YOUR OBJECTIVE – Reproduce the records below exactly, leaving out any pictures.

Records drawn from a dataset
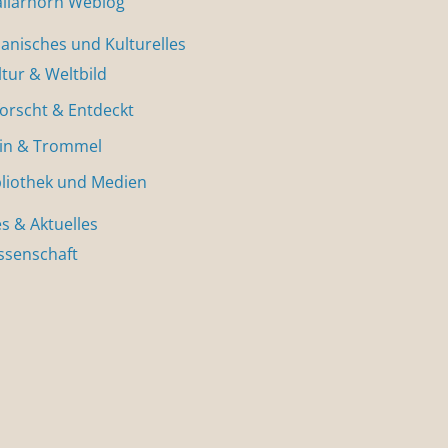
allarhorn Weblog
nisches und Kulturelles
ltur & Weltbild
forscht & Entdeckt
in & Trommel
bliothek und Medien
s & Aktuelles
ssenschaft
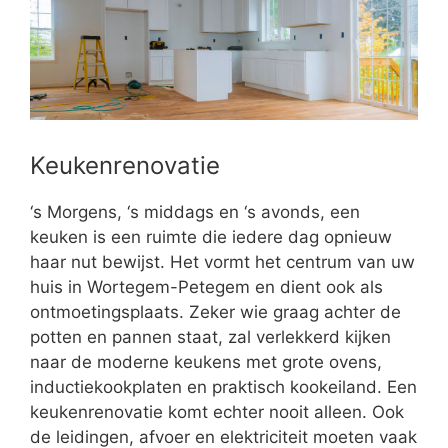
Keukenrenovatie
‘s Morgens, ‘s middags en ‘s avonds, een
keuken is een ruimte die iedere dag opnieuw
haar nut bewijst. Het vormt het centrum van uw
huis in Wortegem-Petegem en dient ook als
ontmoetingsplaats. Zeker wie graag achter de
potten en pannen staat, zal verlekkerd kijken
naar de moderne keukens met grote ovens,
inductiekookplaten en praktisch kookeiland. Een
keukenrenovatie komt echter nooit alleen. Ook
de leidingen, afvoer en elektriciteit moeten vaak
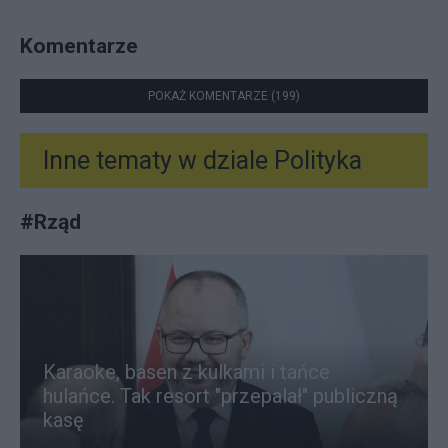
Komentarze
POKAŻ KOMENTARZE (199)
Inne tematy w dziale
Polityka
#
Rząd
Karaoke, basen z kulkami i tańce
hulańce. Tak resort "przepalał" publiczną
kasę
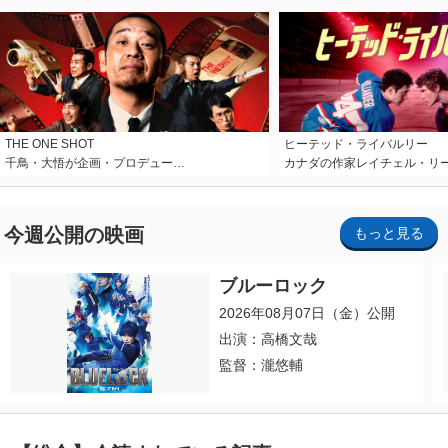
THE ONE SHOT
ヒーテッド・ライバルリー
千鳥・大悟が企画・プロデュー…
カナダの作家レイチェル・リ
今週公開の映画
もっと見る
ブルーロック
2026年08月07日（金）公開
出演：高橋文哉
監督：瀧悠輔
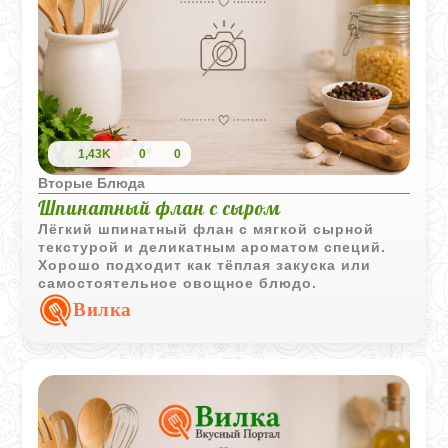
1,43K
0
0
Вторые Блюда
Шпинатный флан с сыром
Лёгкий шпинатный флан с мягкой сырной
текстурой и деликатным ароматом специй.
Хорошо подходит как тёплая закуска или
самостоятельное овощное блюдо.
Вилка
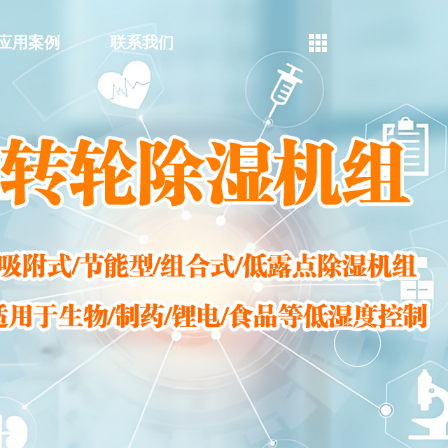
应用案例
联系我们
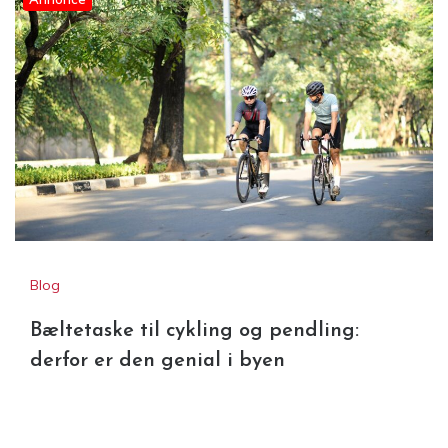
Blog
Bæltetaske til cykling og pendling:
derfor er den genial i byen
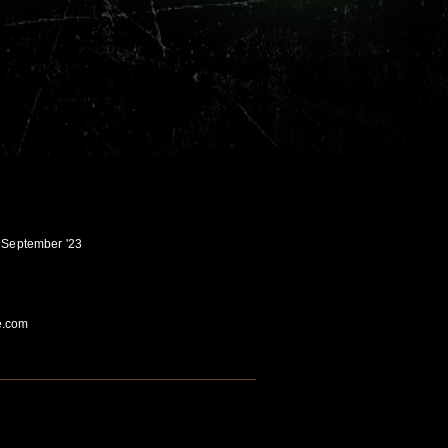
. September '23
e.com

OUTPUT OF THE EXERCISE –
allarhorn Weblog
nisches und Kulturelles
ltur & Weltbild
forscht & Entdeckt
in & Trommel
bliothek und Medien
s & Aktuelles
ssenschaft
Keukenrenovatie
‘s Morgens, ‘s middags en ‘s avonds, een
keuken is een ruimte die iedere dag opnieuw
haar nut bewijst. Het vormt het centrum van uw
huis in Wortegem-Petegem en dient ook als
ontmoetingsplaats. Zeker wie graag achter de
potten en pannen staat, zal verlekkerd kijken
naar de moderne keukens met grote ovens,
inductiekookplaten en praktisch kookeiland. Een
keukenrenovatie komt echter nooit alleen. Ook
de leidingen, afvoer en elektriciteit moeten vaak
Komentarze
POKAŻ KOMENTARZE (199)
Inne tematy w dziale
Polityka
#
Rząd
Karaoke, basen z kulkami i tańce
hulańce. Tak resort "przepalał" publiczną
kasę
THE ONE SHOT
ヒーテッド・ライバルリー
千鳥・大悟が企画・プロデュー…
カナダの作家レイチェル・リ
今週公開の映画
もっと見る
ブルーロック
2026年08月07日（金）公開
出演：高橋文哉
監督：瀧悠輔
1,43K
0
0
Вторые Блюда
Шпинатный флан с сыром
Лёгкий шпинатный флан с мягкой сырной
текстурой и деликатным ароматом специй.
Хорошо подходит как тёплая закуска или
самостоятельное овощное блюдо.
Вилка
应用案例
联系我们
Blog
Bæltetaske til cykling og pendling:
derfor er den genial i byen
. September '23
e.com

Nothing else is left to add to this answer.